Research Papers:
c-Myc deregulation induces mRNA capping enzyme dependency
Metrics: PDF 1903 views | HTML 3602 views | ?
Abstract
Olivia Lombardi1, Dhaval Varshney1, Nicola M. Phillips1,2 and Victoria H. Cowling1
1 Centre for Gene Regulation and Expression, School of Life Sciences, University of Dundee, Dundee DD1 5EH, UK
2 School of Science and the Environment, Manchester Metropolitan University, Manchester, M15 6BH, UK
Correspondence to:
Victoria H. Cowling, email:
Keywords: c-Myc, mRNA cap, transcription, translation, cell proliferation
Received: October 04, 2016 Accepted: October 10, 2016 Published: October 16, 2016
Abstract
c-Myc is a potent driver of many human cancers.

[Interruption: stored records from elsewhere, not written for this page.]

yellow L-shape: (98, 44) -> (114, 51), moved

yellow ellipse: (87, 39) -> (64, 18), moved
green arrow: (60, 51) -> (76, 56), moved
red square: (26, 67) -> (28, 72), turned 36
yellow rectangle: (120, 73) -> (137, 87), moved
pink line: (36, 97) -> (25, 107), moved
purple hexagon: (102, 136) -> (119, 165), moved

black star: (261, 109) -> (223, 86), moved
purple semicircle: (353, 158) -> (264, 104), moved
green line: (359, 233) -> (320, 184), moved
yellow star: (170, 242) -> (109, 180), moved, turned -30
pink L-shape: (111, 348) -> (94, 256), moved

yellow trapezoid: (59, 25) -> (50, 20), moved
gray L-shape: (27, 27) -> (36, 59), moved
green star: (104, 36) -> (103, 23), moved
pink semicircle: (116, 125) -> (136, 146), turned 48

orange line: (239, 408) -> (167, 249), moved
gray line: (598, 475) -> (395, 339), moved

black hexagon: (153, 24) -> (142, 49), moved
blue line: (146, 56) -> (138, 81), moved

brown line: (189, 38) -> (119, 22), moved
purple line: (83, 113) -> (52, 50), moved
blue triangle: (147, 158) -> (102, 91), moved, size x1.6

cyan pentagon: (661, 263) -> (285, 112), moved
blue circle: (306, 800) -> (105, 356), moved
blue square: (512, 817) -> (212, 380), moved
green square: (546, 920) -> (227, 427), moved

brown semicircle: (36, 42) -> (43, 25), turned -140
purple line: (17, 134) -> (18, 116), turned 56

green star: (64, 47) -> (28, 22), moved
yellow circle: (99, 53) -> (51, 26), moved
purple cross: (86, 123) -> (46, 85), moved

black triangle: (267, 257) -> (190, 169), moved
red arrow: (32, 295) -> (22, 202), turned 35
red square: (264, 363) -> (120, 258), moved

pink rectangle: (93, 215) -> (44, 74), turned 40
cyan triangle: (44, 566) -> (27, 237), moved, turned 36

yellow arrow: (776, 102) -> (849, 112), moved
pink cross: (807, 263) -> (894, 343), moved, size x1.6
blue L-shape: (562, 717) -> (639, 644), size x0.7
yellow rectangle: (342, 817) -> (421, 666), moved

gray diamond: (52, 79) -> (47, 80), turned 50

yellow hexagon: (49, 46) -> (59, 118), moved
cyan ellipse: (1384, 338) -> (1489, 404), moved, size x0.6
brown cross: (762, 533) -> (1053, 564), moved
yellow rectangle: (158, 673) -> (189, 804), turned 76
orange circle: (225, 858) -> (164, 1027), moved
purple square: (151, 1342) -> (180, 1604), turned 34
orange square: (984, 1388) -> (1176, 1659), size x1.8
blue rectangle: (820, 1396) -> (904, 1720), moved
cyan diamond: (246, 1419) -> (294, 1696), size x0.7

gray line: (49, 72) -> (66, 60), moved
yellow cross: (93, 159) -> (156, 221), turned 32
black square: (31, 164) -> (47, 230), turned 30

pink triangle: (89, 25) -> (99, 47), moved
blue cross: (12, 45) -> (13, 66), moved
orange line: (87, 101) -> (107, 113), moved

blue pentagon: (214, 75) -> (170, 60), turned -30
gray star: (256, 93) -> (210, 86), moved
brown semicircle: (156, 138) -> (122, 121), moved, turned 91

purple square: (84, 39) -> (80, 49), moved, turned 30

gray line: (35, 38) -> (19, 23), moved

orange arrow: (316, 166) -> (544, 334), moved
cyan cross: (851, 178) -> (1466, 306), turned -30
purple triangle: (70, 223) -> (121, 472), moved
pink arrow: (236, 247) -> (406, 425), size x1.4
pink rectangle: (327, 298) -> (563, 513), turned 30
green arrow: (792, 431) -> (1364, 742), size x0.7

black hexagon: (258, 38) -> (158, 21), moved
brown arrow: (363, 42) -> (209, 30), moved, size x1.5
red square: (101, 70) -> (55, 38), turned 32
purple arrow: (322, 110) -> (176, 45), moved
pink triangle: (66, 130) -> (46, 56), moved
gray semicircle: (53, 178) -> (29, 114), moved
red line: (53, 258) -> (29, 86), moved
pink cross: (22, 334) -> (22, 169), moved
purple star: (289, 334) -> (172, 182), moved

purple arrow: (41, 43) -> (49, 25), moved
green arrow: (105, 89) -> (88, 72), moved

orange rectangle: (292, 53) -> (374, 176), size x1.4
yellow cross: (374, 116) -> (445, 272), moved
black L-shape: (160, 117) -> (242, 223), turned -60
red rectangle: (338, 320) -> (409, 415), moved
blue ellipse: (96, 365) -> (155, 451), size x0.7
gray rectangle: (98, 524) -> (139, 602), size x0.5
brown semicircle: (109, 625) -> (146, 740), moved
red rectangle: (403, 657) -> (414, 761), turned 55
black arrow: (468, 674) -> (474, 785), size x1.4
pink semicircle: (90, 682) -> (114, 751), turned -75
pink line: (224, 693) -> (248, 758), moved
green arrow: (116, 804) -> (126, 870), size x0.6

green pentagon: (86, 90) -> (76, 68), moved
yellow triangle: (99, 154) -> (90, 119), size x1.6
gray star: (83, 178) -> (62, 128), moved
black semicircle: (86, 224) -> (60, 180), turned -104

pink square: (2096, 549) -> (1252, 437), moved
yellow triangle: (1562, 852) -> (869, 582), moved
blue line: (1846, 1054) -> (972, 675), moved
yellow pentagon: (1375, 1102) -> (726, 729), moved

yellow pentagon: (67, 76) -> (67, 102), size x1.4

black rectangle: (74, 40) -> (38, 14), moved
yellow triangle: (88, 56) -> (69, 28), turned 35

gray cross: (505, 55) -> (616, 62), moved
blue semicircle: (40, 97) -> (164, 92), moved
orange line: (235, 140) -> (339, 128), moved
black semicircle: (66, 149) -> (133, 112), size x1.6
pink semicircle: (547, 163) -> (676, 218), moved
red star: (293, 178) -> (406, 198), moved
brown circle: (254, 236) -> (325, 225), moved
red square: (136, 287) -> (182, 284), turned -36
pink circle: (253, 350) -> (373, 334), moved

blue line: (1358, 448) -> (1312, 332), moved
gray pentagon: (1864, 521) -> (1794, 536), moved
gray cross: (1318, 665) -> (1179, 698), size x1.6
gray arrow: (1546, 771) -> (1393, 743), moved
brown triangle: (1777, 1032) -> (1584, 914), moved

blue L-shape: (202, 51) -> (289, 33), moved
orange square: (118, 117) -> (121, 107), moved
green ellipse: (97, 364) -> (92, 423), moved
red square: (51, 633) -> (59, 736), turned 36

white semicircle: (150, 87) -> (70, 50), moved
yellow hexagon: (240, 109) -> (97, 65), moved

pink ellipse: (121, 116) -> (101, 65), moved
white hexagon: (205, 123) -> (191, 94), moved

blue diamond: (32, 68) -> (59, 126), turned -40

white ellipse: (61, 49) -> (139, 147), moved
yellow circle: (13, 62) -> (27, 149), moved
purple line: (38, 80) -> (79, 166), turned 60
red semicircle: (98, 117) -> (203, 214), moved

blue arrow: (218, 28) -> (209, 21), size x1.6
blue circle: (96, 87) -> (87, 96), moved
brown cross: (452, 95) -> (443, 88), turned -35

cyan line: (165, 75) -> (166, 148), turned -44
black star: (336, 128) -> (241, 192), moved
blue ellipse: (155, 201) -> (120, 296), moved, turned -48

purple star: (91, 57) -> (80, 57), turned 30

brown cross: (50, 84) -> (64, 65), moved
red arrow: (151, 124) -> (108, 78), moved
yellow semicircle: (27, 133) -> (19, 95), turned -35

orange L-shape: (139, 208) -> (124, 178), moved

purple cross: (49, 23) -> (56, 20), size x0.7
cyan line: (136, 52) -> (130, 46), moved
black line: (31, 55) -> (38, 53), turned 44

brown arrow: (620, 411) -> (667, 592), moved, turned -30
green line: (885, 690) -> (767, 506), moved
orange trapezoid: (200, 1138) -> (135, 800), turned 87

Since strategies for directly targeting c-Myc protein have had limited success, upstream regulators and downstream effectors of c-Myc are being investigated as alternatives for therapeutic intervention. c-Myc regulates transcription and formation of the mRNA cap, which is important for transcript maturation and translation. However, the direct mechanism by which c-Myc upregulates mRNA capping is unclear. mRNA cap formation initiates with the linkage of inverted guanosine via a triphosphate bridge to the first transcribed nucleotide, catalysed by mRNA capping enzyme (CE/RNGTT). Here we report that c-Myc increases the recruitment of catalytically active CE to RNA polymerase II and to its target genes. c-Myc-induced target gene expression, cell proliferation and cell transformation is highly dependent on CE, but only when c-Myc is deregulated. Cells retaining normal control of c-Myc expression are insensitive to repression of CE. c-Myc expression is also dependent on CE. Therefore, inhibiting CE provides an attractive route for selective therapeutic targeting of cancer cells which have acquired deregulated c-Myc.